(Collected data)
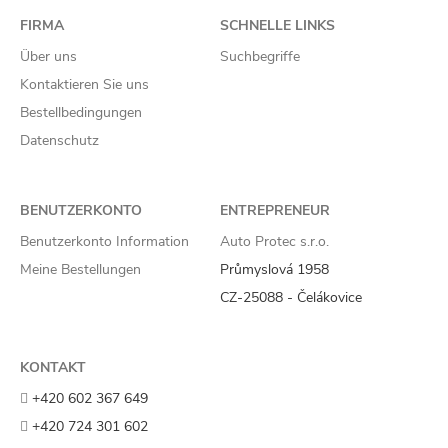
FIRMA
SCHNELLE LINKS
Über uns
Suchbegriffe
Kontaktieren Sie uns
Bestellbedingungen
Datenschutz
BENUTZERKONTO
ENTREPRENEUR
Benutzerkonto Information
Auto Protec s.r.o.
Meine Bestellungen
Průmyslová 1958
CZ-25088 - Čelákovice
KONTAKT
+420 602 367 649
+420 724 301 602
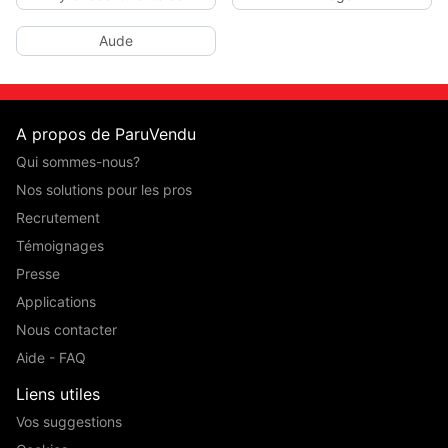
Aude
A propos de ParuVendu
Qui sommes-nous?
Nos solutions pour les pros
Recrutement
Témoignages
Presse
Applications
Nous contacter
Aide - FAQ
Liens utiles
Vos suggestions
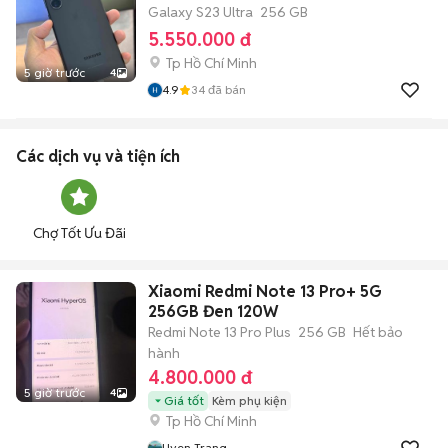
Galaxy S23 Ultra
256 GB
5.550.000 đ
Tp Hồ Chí Minh
5 giờ trước
4
4.9
34
đã bán
Các dịch vụ và tiện ích
Chợ Tốt Ưu Đãi
Xiaomi Redmi Note 13 Pro+ 5G
256GB Đen 120W
Redmi Note 13 Pro Plus
256 GB
Hết bảo
hành
4.800.000 đ
5 giờ trước
4
Giá tốt
Kèm phụ kiện
Tp Hồ Chí Minh
Uyen Trang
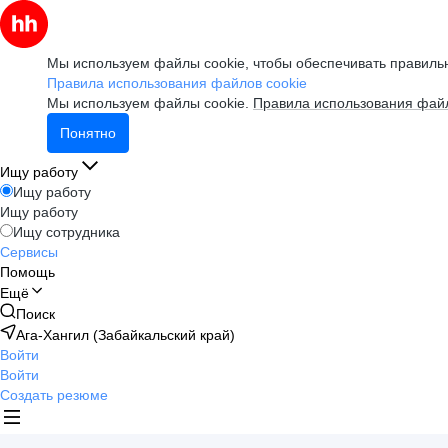
Мы используем файлы cookie, чтобы обеспечивать правильн
Правила использования файлов cookie
Мы используем файлы cookie.
Правила использования файл
Понятно
Ищу работу
Ищу работу
Ищу работу
Ищу сотрудника
Сервисы
Помощь
Ещё
Поиск
Ага-Хангил (Забайкальский край)
Войти
Войти
Создать резюме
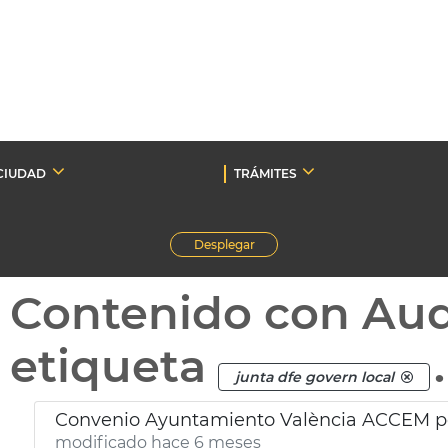
CIUDAD
TRÁMITES
Desplegar
Contenido con Au
etiqueta
.
junta dfe govern local
Convenio Ayuntamiento València ACCEM pe
modificado hace 6 meses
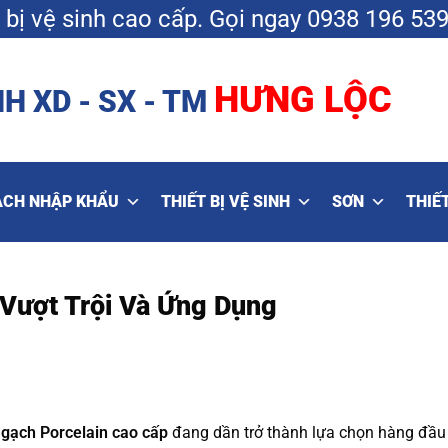
bị vệ sinh cao cấp.
Gọi ngay
0938 196 53
HƯNG LỘC
H XD - SX - TM
ẠCH NHẬP KHẨU
THIẾT BỊ VỆ SINH
SƠN
THIẾT
 Vượt Trội Và Ứng Dụng
,
gạch Porcelain cao cấp
đang dần trở thành lựa chọn hàng đầu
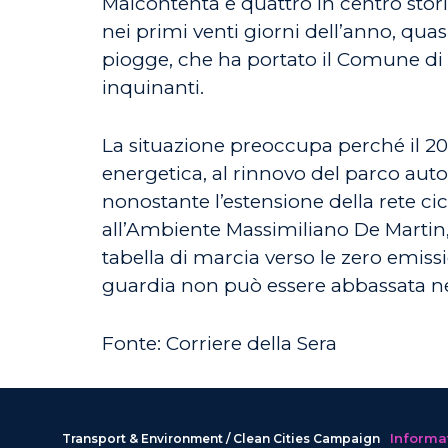
Malcontenta e quattro in centro sto
nei primi venti giorni dell’anno, quas
piogge, che ha portato il Comune di Ve
inquinanti.
La situazione preoccupa perché il 2025
energetica, al rinnovo del parco auto e
nonostante l’estensione della rete ci
all’Ambiente Massimiliano De Martin, l
tabella di marcia verso le zero emiss
guardia non può essere abbassata n
Fonte: Corriere della Sera
Informat
Transport & Environment / Clean Cities Campaign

Required action
Your answer is an exact copy of the records above, stripped of pictures.

Task result
FIRMA
SCHNELLE LINKS
Über uns
Suchbegriffe
Kontaktieren Sie uns
Bestellbedingungen
Datenschutz
BENUTZERKONTO
ENTREPRENEUR
Benutzerkonto Information
Auto Protec s.r.o.
Meine Bestellungen
Průmyslová 1958
CZ-25088 - Čelákovice
KONTAKT
+420 602 367 649
+420 724 301 602
Aude
A propos de ParuVendu
Qui sommes-nous?
Nos solutions pour les pros
Recrutement
Témoignages
Presse
Applications
Nous contacter
Aide - FAQ
Liens utiles
Vos suggestions
Galaxy S23 Ultra
256 GB
5.550.000 đ
Tp Hồ Chí Minh
5 giờ trước
4
4.9
34
đã bán
Các dịch vụ và tiện ích
Chợ Tốt Ưu Đãi
Xiaomi Redmi Note 13 Pro+ 5G
256GB Đen 120W
Redmi Note 13 Pro Plus
256 GB
Hết bảo
hành
4.800.000 đ
5 giờ trước
4
Giá tốt
Kèm phụ kiện
Tp Hồ Chí Minh
Uyen Trang
Мы используем файлы cookie, чтобы обеспечивать правильн
Правила использования файлов cookie
Мы используем файлы cookie.
Правила использования файл
Понятно
Ищу работу
Ищу работу
Ищу работу
Ищу сотрудника
Сервисы
Помощь
Ещё
Поиск
Ага-Хангил (Забайкальский край)
Войти
Войти
Создать резюме
CIUDAD
TRÁMITES
Desplegar
Contenido con Au
etiqueta
.
junta dfe govern local
Convenio Ayuntamiento València ACCEM pe
modificado hace 6 meses
bị vệ sinh cao cấp.
Gọi ngay
0938 196 53
HƯNG LỘC
H XD - SX - TM
ẠCH NHẬP KHẨU
THIẾT BỊ VỆ SINH
SƠN
THIẾT
 Vượt Trội Và Ứng Dụng
,
gạch Porcelain cao cấp
đang dần trở thành lựa chọn hàng đầu
Malcontenta e quattro in centro sto
nei primi venti giorni dell’anno, quas
piogge, che ha portato il Comune di Ve
inquinanti.
La situazione preoccupa perché il 2025
energetica, al rinnovo del parco auto e
nonostante l’estensione della rete ci
all’Ambiente Massimiliano De Martin, l
tabella di marcia verso le zero emiss
guardia non può essere abbassata n
Fonte: Corriere della Sera
Informat
Transport & Environment / Clean Cities Campaign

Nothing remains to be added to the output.